We are often asked whether late-cycle basically mean end-of-cycle. The answer is important since equity returns at the end of the cycle have typically been harder to attain (weak breadth) and below the average returns of the entire cycle. Some data including US PPI and PMI certainly point to ‘late-cycle’, but several signals we monitor are at odds with the end of a bull market. First, we have earnings continuing to rise AND net earnings surprises in the top decile (suggesting that analysts haven’t yet got overly optimistic). Second, despite interest rate rises, US 2yr yields remain above the Fed Funds rate implying the Fed remains accommodative, also not typical at cycle ends. CEO exhuberance is far from levels associated with end of cycles. Certainly, we are seeing healthy levels of share repurchases and M&A activity, but the sales to capex ratio is low by historic standards, reflecting  the lack of confidence CEO’s have to reinvest in their businesses.

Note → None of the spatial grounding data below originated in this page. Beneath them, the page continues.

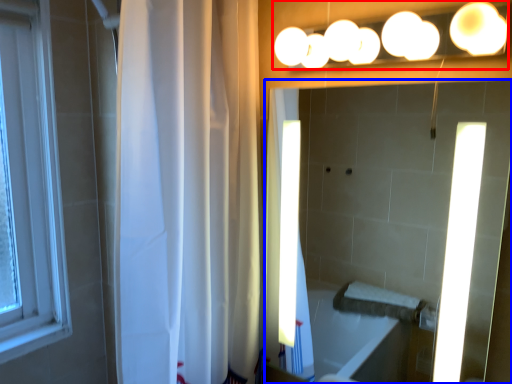 Question: Which of the following is the farthest to the observer, fixture (highlighted by a red box) or mirror (highlighted by a blue box)?

Choices:
 (A) fixture
 (B) mirror

Answer: (B) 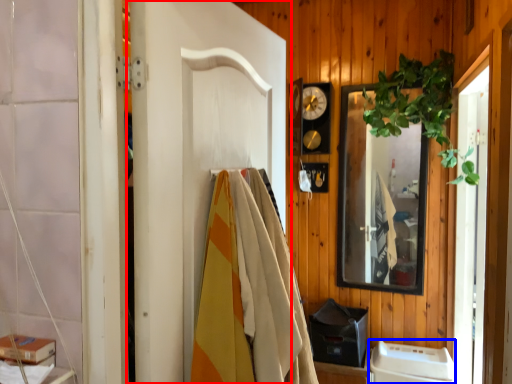 Question: Which object appears closest to the camera in this image, door (highlighted by a red box) or appliance (highlighted by a blue box)?

Choices:
 (A) door
 (B) appliance

Answer: (A) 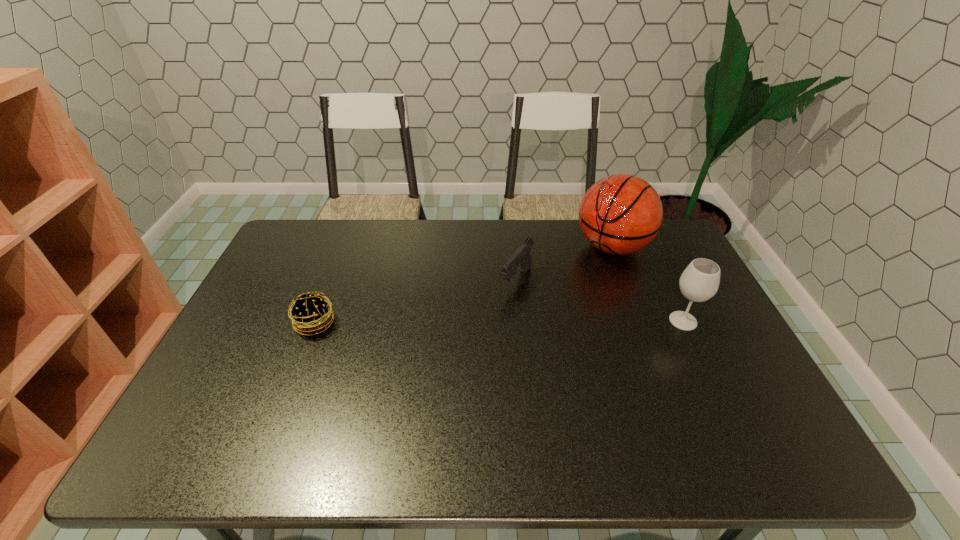 At what (x,y) coordinates should I click in order to perform the action: click on vacant space situated 0.360m at the barrel of the second shortest object. Please return your answer as a coordinate pair (x, y). The image size is (960, 540). Looking at the image, I should click on (440, 380).

The image size is (960, 540). Identify the location of vacant position located 0.370m on the side with spill of the tallest object. (511, 318).

Where is `vacant space situated 0.160m on the side with spill of the tallest object`? The width and height of the screenshot is (960, 540). vacant space situated 0.160m on the side with spill of the tallest object is located at coordinates (558, 285).

Locate an element on the screen. This screenshot has height=540, width=960. free space located on the side with spill of the tallest object is located at coordinates (549, 291).

Find the location of a particular element. The width and height of the screenshot is (960, 540). object present at the far edge is located at coordinates 620,214.

The image size is (960, 540). I want to click on wineglass that is at the right edge, so click(x=699, y=282).

Find the location of `basketball at the right edge`. basketball at the right edge is located at coordinates (620, 214).

Image resolution: width=960 pixels, height=540 pixels. What are the coordinates of `object situated at the far right corner` in the screenshot? It's located at (620, 214).

You are a GUI agent. You are given a task and a screenshot of the screen. Output one action in this format:
    pyautogui.click(x=<x>, y=<y>)
    Task: Click on the vacant space at the far edge of the desktop
    This screenshot has width=960, height=540.
    Given the screenshot: What is the action you would take?
    click(396, 233)

Identify the location of vacant area at the near edge of the desktop. The image size is (960, 540). (279, 413).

Many of the evident trends and themes will continue and may become more acute



On markets, copper remains in an uptrend, US transport stocks (road and rail) are near relative strength highs for the cycle and staples and utilities which typically start to improve as we enter the last innings of the cycle, continue to lag on a relative basis.

We believe that we’re in an extended cycle and that many of the evident trends and themes will continue and may become more acute. Technological change is one of them and it will continue to bring pain to companies not using it to adapt their businesses. IT has already transformed diverse segments of the economy including communications, retailing, medical therapies and many other. Mankind is addicted to data and instant access to it (wifi/mobiles). If you had bought shares in every App on your smartphone home screen a few years ago you would have done pretty well.

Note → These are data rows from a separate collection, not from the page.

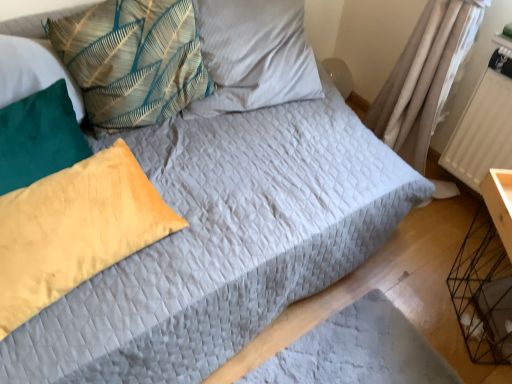 Question: Which is correct: white textured radiator at right is inside textured fabric pillow at upper center, which ranks as the 4th pillow in bottom-to-top order, or outside of it?

Choices:
 (A) outside
 (B) inside

Answer: (A)

Question: Looking at the image, does white textured radiator at right seem bigger or smaller compared to textured fabric pillow at upper center, the first pillow from the top?

Choices:
 (A) big
 (B) small

Answer: (B)

Question: Which is nearer to the black wire crate at lower right?

Choices:
 (A) white textured radiator at right
 (B) velvet yellow pillow at left, the 4th pillow when ordered from top to bottom
 (C) textured fabric pillow at upper center, the first pillow from the top
 (D) teal fabric pillow at upper left, the third pillow when ordered from bottom to top
 (E) yellow cotton pillow at left, positioned as the 2th pillow in bottom-to-top order

Answer: (A)

Question: Which object is positioned farthest from the textured fabric pillow at upper center, the first pillow from the top?

Choices:
 (A) black wire crate at lower right
 (B) yellow cotton pillow at left, positioned as the 2th pillow in bottom-to-top order
 (C) velvet yellow pillow at left, the 4th pillow when ordered from top to bottom
 (D) white textured radiator at right
 (E) teal fabric pillow at upper left, the third pillow when ordered from bottom to top

Answer: (A) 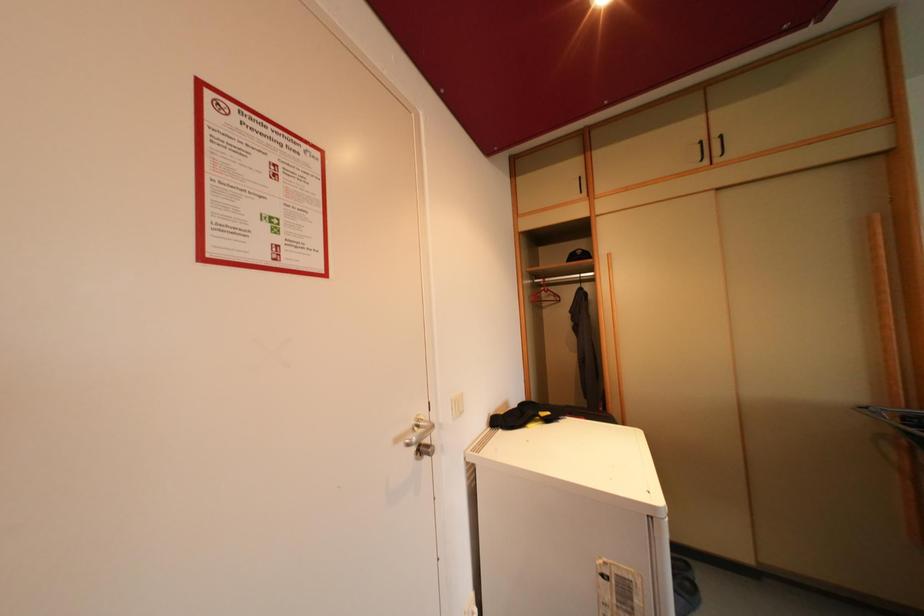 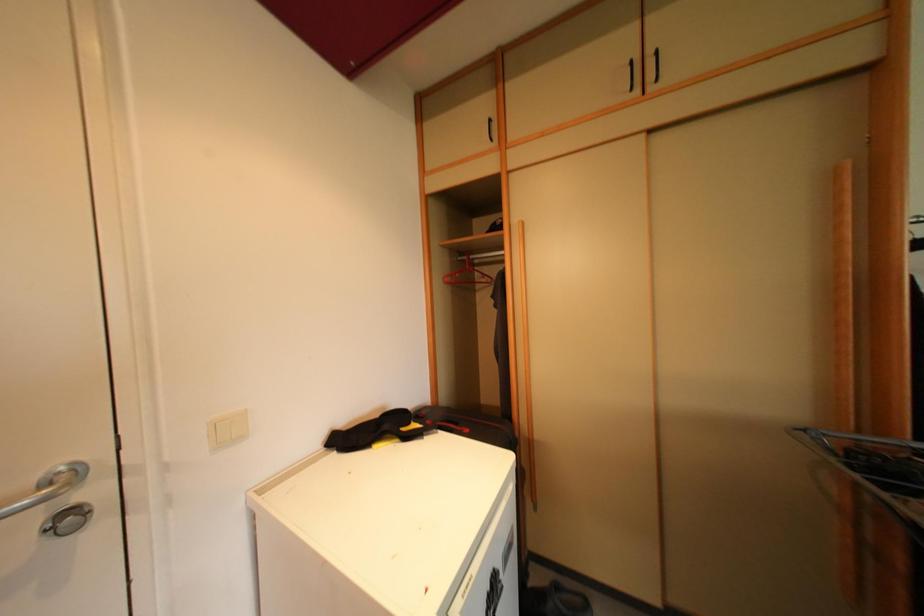 What movement of the cameraman would produce the second image?

The cameraman walked toward right, forward.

Longer term, IT will transform much of what it hasn’t yet touched. Humans will be liberated from the chore of owning or driving their own cars and robots and AI will cause seismic alterations to our way of life over the next few decades.

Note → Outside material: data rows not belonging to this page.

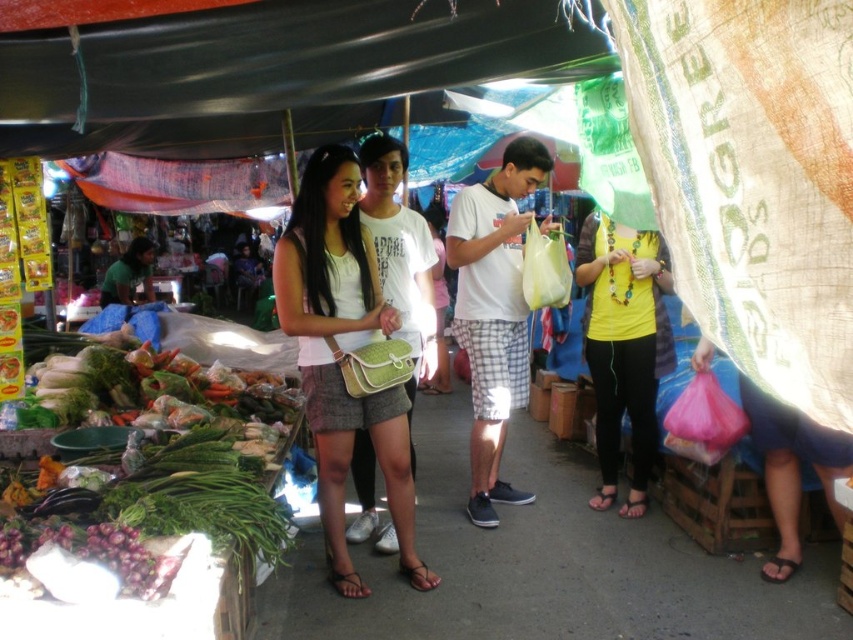 Looking at this image, you are a customer at the market and want to carry your purchases in the white matte plastic bag at center. However, you also have a yellow matte shirt at center that you need to bring along. Given their sizes, can you fit both items into the bag without overstuffing it?

The white matte plastic bag at center is larger than the yellow matte shirt at center, so it should be possible to fit the yellow matte shirt at center inside the white matte plastic bag at center without overstuffing it.

You are standing at the entrance of the market and see two points marked in the scene. The first point is at coordinates point (358,592) and the second is at point (589,308). Which point is closer to you?

Point (358,592) is in front of point (589,308), so it is closer to you. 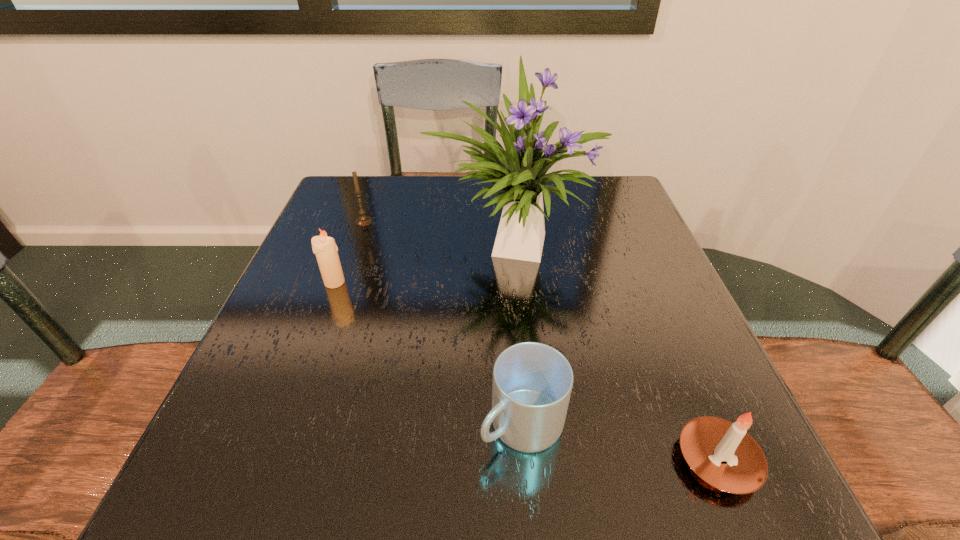 Locate an element on the screen. Image resolution: width=960 pixels, height=540 pixels. free space located on the left of the rightmost object is located at coordinates (542, 460).

What are the coordinates of `flower arrangement at the far edge` in the screenshot? It's located at (520, 172).

Where is `candle that is at the far edge`? candle that is at the far edge is located at coordinates (364, 220).

The image size is (960, 540). Identify the location of mug positioned at the near edge. (532, 382).

Where is `candle situated at the near edge`? candle situated at the near edge is located at coordinates (722, 453).

Where is `flower arrangement located in the right edge section of the desktop`? flower arrangement located in the right edge section of the desktop is located at coordinates (520, 172).

Where is `candle present at the right edge`? This screenshot has height=540, width=960. candle present at the right edge is located at coordinates (722, 453).

You are a GUI agent. You are given a task and a screenshot of the screen. Output one action in this format:
    pyautogui.click(x=<x>, y=<y>)
    Task: Click on the object located in the far left corner section of the desktop
    This screenshot has width=960, height=540.
    Given the screenshot: What is the action you would take?
    pyautogui.click(x=364, y=220)

Locate an element on the screen. Image resolution: width=960 pixels, height=540 pixels. object that is at the far right corner is located at coordinates (520, 172).

I want to click on object that is at the near right corner, so click(722, 453).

Thanks to the capex required to keep up with the demand and the desire for many of these IT revolutions, company shares will continue to be floated by the rising tide. But for all the positive effects such as productivity gains, increasing standards of living and life expectancy, IT’s negative effects occur because it enables the rise of corporate monopoly power which help those companies maintain market leadership. This already appears to be the case and there has been little reaction by authorities to contain it. Moreover, this has occurred after several decades during which the distribution of added value moved towards capital and away from labour. It doesn’t take much to explain worker/voter disillusionment which, if left unchecked could be extremely damaging to an already unstable social state in our democracies.

There is little debate that the period since 2009 has been kind to investors. As we look forward though, we should not lose sight of the factors behind the truly extraordinary equity bull market that has been in place since 1981. These include the rise in the level of aggregate earnings as a share of GDP, the growth rate of aggregate earnings and of earnings per share, the stunning decline in the level of interest rates (market discount rate) over the period and the de-equitisation of the market courtesy of corporate stock repurchases. That all these ‘equity positive’ factors have been in evidence together is historically remarkable. However, just as the joint probability of such an event is very small, the likelihood of a repeat from here is equally small, if for no other reason that we are likely to witness some sort of mean reversion in these fundamentals in the future. If true, then indexing could prove to be as problematic during the next few decades as it has been successful in the past few. Moreover, with the pace of business model obsolescence accelerating, there are likely to be more losers than winners, so in theory it should be easier to beat the index. Index investing through ETFs may have had its best days.

Richard Beggs
Global head of investment strategy


 

This analysis is an extract from the first House View published by Edmond de Rothschild. 

This publication presents Edmond de Rothschild’s key convictions for macroeconomics, asset allocation strategy, and the principal asset classes.